Fr.Richard Rohr and The CAC

Saturday, February 21, 2026

Sunday
The main message of the desert elders is one of love, and that is what keeps me coming back to them.
—Carmen Acevedo Butcher

Monday
The desert helped these Christians lean more deeply into undermining their assumptions and cravings for what is and what should be. —Rachel Wheeler

Tuesday
The ancient path of the desert mystics invites us to disrupt the patterns of ego and empire through the courageous pursuit of inner liberation. —Stephen Copeland

Wednesday
The desert had come for me again—the place where God has come so often in my life. I struggle with my son John’s loss to this day, but in the deepest place of my soul, I’m at peace knowing that this most recent path of descent in the desert has only carried me deeper once again into love. —Belden Lane

Thursday
[For the desert fathers and mothers,] prayer was not an activity undertaken for a few hours each day, it was a life continually turned towards God. —Benedicta Ward

Friday
The spiritual seeds the ammas and abbas once planted in the fertile soil of seekers can still beautifully bloom now in the soil of you, more than 1,500 years later.

This is how the glory of God works. You are the glory of God made manifest. —Lisa Colón DeLay


Week Seven Practice
Entering the Desert

Spiritual teacher and writer Christine Valters Paintner invites us to imitate the desert monks in their commitment to spiritual practices as a path to freedom and transformation:

The desert monks offer us a template for how to transcend the temptations in our midst and plunge ourselves into the beating heart of life. It is up to us to translate their template into our own context….

The desert elders each lived in a cave, hut, or single room called a cell. This was central to their journey, to retreat to solitude with the purpose of staying fully present to one’s own experience.

For them, the cell was an outward reality but also a metaphor for the inner life. It is a symbol for the soul work we are each called to engage in and the place of our intimate encounter with the divine.

They went to seek this kind of radical communion with the sacred presence, which teaches us that it is not the cell itself that brings inner peace…. Their wisdom reminds us that we can bring presence and focus in the midst of a crowd, and we can also sit in a silent place and be overwhelmed by thoughts and distractions….

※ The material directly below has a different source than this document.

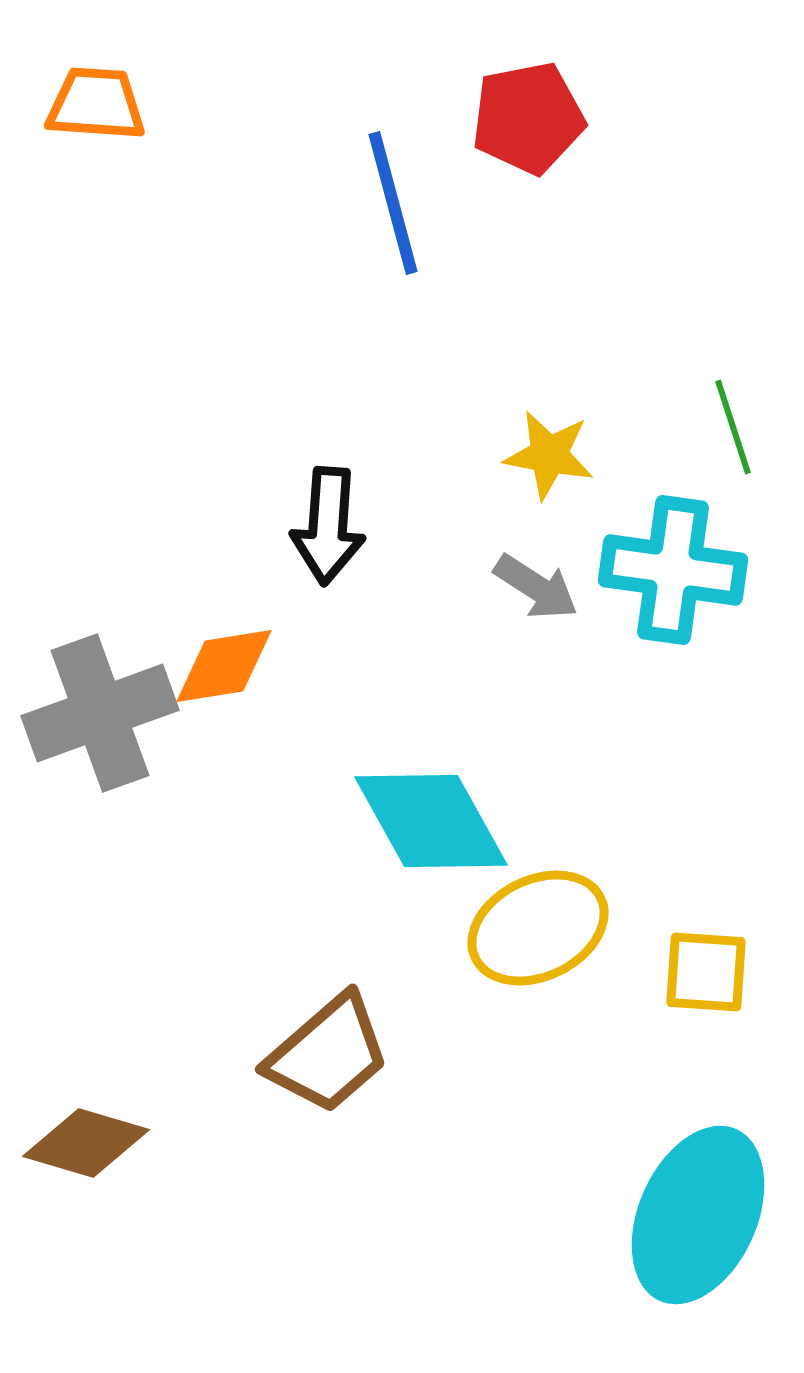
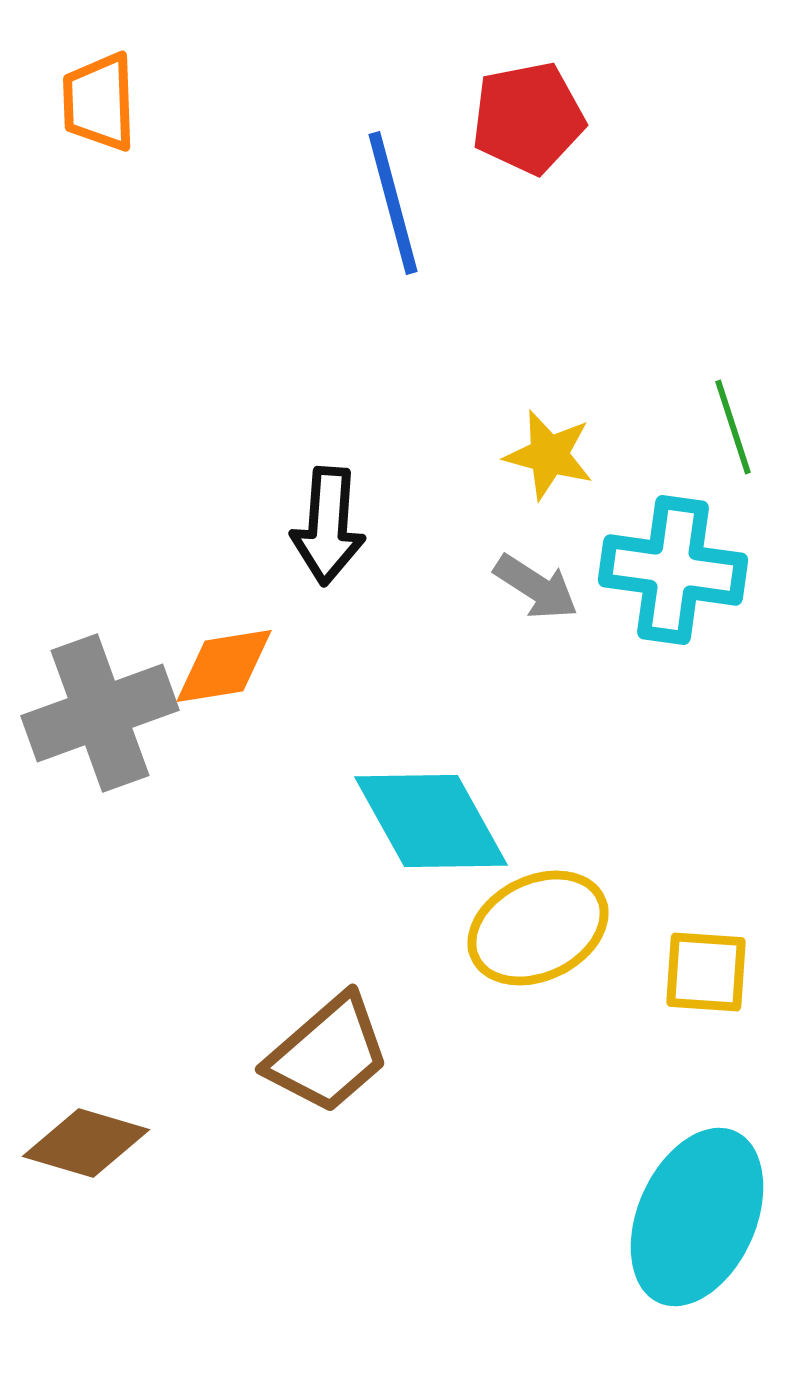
orange trapezoid: moved 3 px right, 2 px up; rotated 96 degrees counterclockwise
yellow star: rotated 4 degrees clockwise
cyan ellipse: moved 1 px left, 2 px down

Allow a few moments to center and breathe deeply, drawing your awareness back to yourself. Rest in the presence of the Beloved who dwells in the cave of your heart, that interior cell where you are called to simply be. Invite in the presence of some of the desert mothers and fathers to be with you.

Notice how they appear to you. Notice if one or two of them approach you, and invite them to sit with you for a while. Share with them where you are in this season of your life and what the questions of your heart are right now. Listen for their response.